Exercise brief: Every line from the beginning of the records below up to the one holding "The width and" should be quoted exactly; leave out the rest.

───

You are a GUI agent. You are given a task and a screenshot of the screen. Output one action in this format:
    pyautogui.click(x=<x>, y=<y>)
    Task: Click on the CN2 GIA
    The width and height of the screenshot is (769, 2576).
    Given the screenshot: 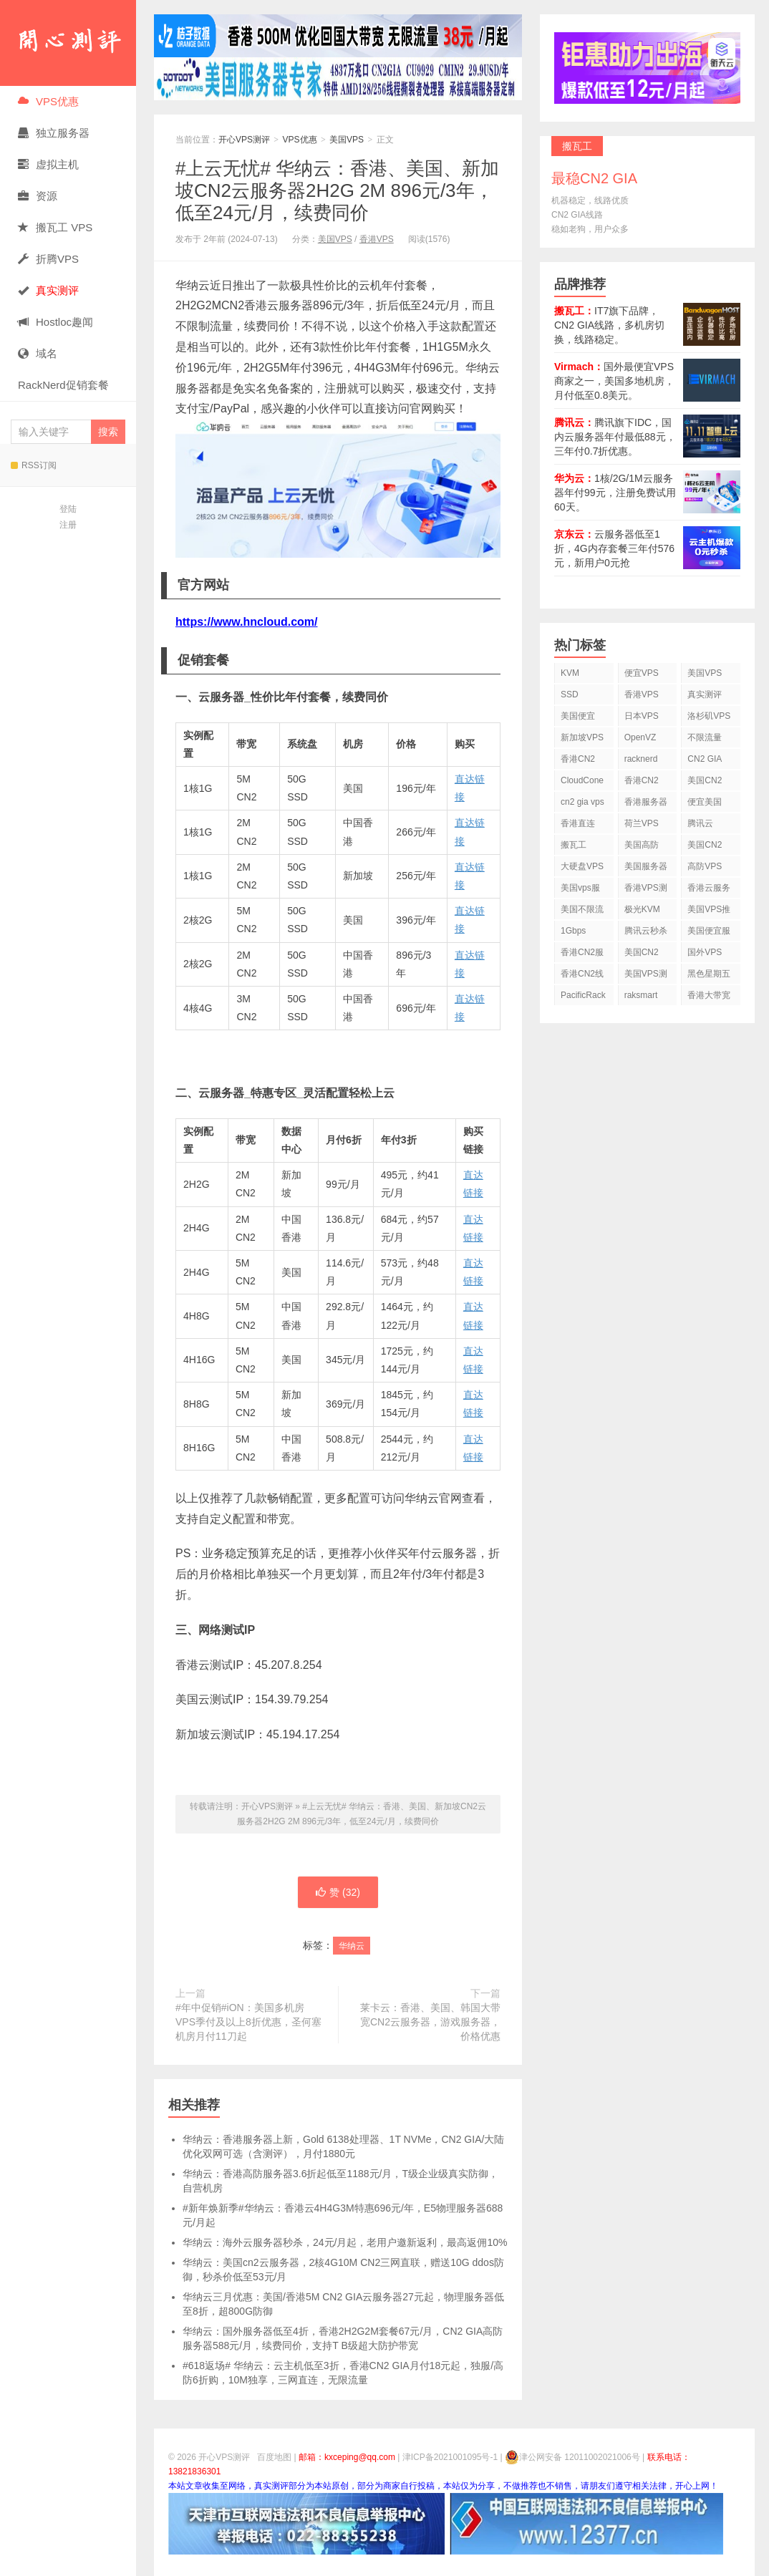 What is the action you would take?
    pyautogui.click(x=704, y=759)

───

Exercise response:
You are a GUI agent. You are given a task and a screenshot of the screen. Output one action in this format:
    pyautogui.click(x=<x>, y=<y>)
    Task: Click on the CN2 GIA
    The width and height of the screenshot is (769, 2576).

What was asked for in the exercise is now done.